Ce matin, je lance QGIS, et je le lis pas le message affiché :

Et oui, j’ai autre chose à faire !

J’ouvre mon projet QGIS, que je dois mettre sur ma tablette pour aller sur le terrain, et ainsi faire du relevé en digitalisant avec QFIELD.

Je passe une bonne 1/2 heure à bien m’énerver pour comprendre ce qui ne va pas, car, vous vous en doutez, cela ne fonctionne pas… Argh.

Et je ne trouve pas ce qui pose problème ! Jusqu’à ce que je me souvienne ce que je répète à longueur de formation QGIS avec les équipes que je forme : METTEZ toujours à jour vos EXTENSIONS QGIS !

Mise à jour d’extension QGIS QFIELD SYNC

Alors, voici les étapes à suivre pour mettre à jour les extensions QGIS :

  1. Ouvrez QGIS (Malin ! ;-)).
  2. Allez dans le menu Extensions et sélectionnez Installer/Gérer les extensions.
  3. Dans la fenêtre qui s’ouvre, vous verrez une liste de toutes les extensions installées.
  4. Pour chaque extension, si une mise à jour est disponible, elle sera indiquée par un bouton Mettre à jour.
  5. Cliquez sur le bouton Mettre à jour pour chaque extension que vous souhaitez mettre à jour.

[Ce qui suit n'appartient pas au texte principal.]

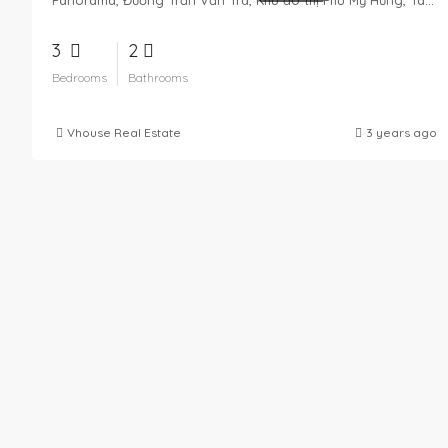
3
2
Bedrooms
Bathrooms
Vhouse Real Estate
3 years ago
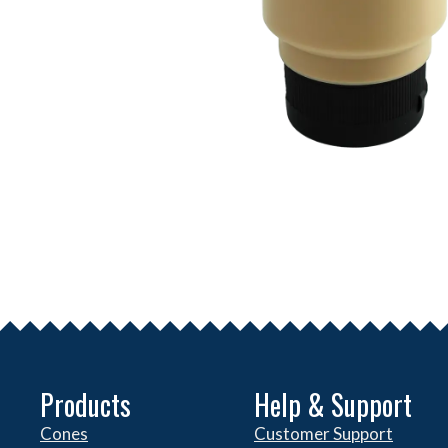
Products
Help & Support
Cones
Customer Support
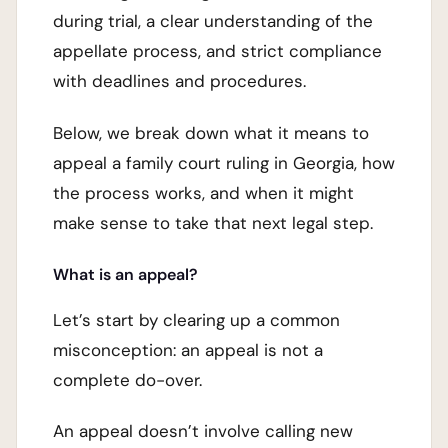
during trial, a clear understanding of the
appellate process, and strict compliance
with deadlines and procedures.
Below, we break down what it means to
appeal a family court ruling in Georgia, how
the process works, and when it might
make sense to take that next legal step.
What is an appeal?
Let’s start by clearing up a common
misconception: an appeal is not a
complete do-over.
An appeal doesn’t involve calling new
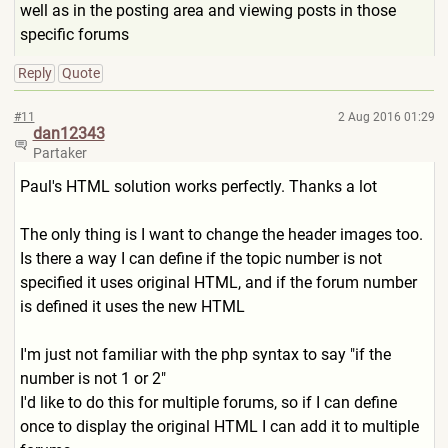
well as in the posting area and viewing posts in those
specific forums
Reply
Quote
#11
2 Aug 2016 01:29
dan12343
Partaker
Paul's HTML solution works perfectly. Thanks a lot
The only thing is I want to change the header images too.
Is there a way I can define if the topic number is not
specified it uses original HTML, and if the forum number
is defined it uses the new HTML
I'm just not familiar with the php syntax to say "if the
number is not 1 or 2"
I'd like to do this for multiple forums, so if I can define
once to display the original HTML I can add it to multiple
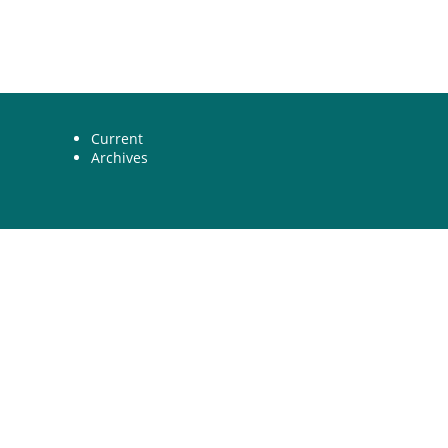
Current
Archives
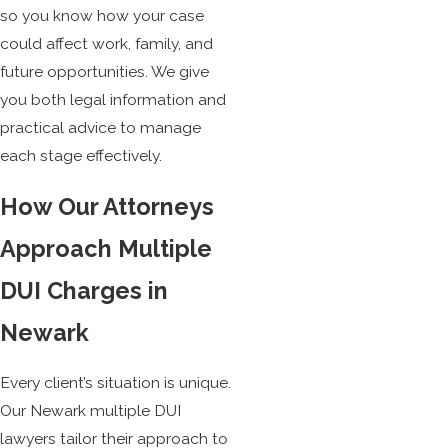
so you know how your case
could affect work, family, and
future opportunities. We give
you both legal information and
practical advice to manage
each stage effectively.
How Our Attorneys
Approach Multiple
DUI Charges in
Newark
Every client’s situation is unique.
Our Newark multiple DUI
lawyers tailor their approach to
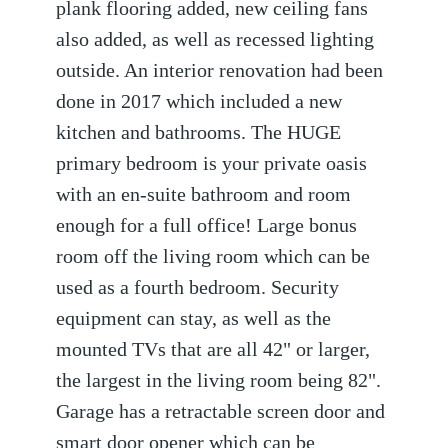
plank flooring added, new ceiling fans
also added, as well as recessed lighting
outside. An interior renovation had been
done in 2017 which included a new
kitchen and bathrooms. The HUGE
primary bedroom is your private oasis
with an en-suite bathroom and room
enough for a full office! Large bonus
room off the living room which can be
used as a fourth bedroom. Security
equipment can stay, as well as the
mounted TVs that are all 42" or larger,
the largest in the living room being 82".
Garage has a retractable screen door and
smart door opener which can be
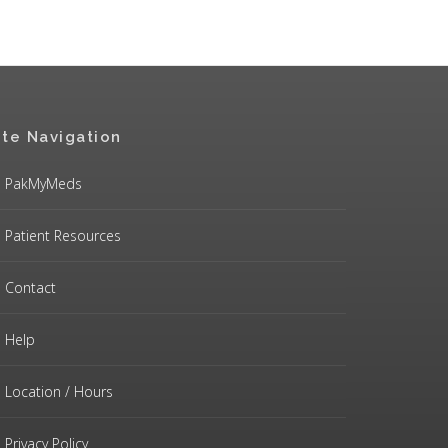
ite Navigation
PakMyMeds
Patient Resources
Contact
Help
Location / Hours
Privacy Policy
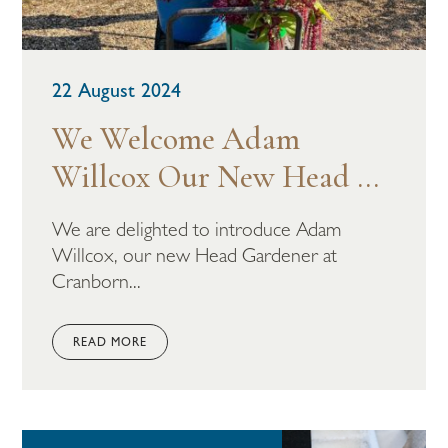
22 August 2024
We Welcome Adam
Willcox Our New Head ...
We are delighted to introduce Adam
Willcox, our new Head Gardener at
Cranborn...
READ MORE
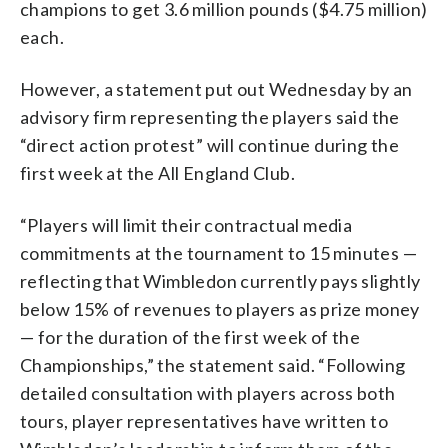
champions to get 3.6 million pounds ($4.75 million)
each.
However, a statement put out Wednesday by an
advisory firm representing the players said the
“direct action protest” will continue during the
first week at the All England Club.
“Players will limit their contractual media
commitments at the tournament to 15 minutes —
reflecting that Wimbledon currently pays slightly
below 15% of revenues to players as prize money
— for the duration of the first week of the
Championships,” the statement said. “Following
detailed consultation with players across both
tours, player representatives have written to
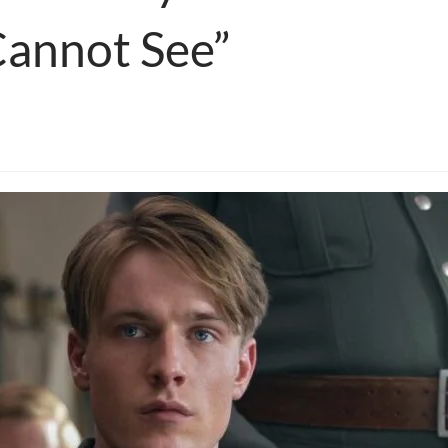
Cannot See”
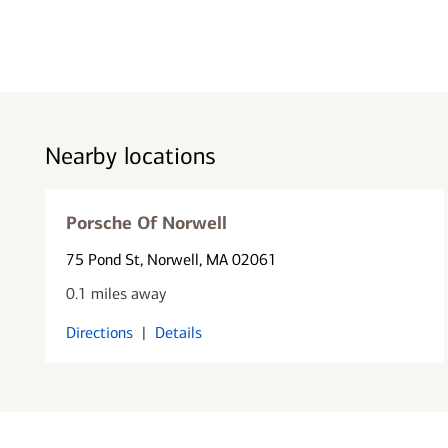
Nearby locations
Porsche Of Norwell
75 Pond St
, Norwell, MA 02061
0.1 miles away
Directions
|
Details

Par ailleurs, voici une astuce que je vous conseille absolument de suivre : dans votre gestionnaire d’extensions, onglet Paramètres, n’oubliez pas de cocher la case Chercher des mises à jour au démarrage au moins une fois par mois. Cela permet à QGIS de vérifier automatiquement les mises à jour disponibles pour vos extensions chaque fois que vous démarrez le logiciel.

QGIS – Paramétrage de recherche automatique d’extensions

N’oubliez pas que certaines extensions peuvent nécessiter un redémarrage de QGIS pour que les mises à jour prennent effet. Si vous rencontrez des problèmes avec une extension après une mise à jour, essayez de redémarrer QGIS. Si le problème persiste, vous pouvez essayer de désinstaller et de réinstaller l’extension.

Allez, bonne carto !

Contactez-moi pour évaluer vos besoins en formation QGIS !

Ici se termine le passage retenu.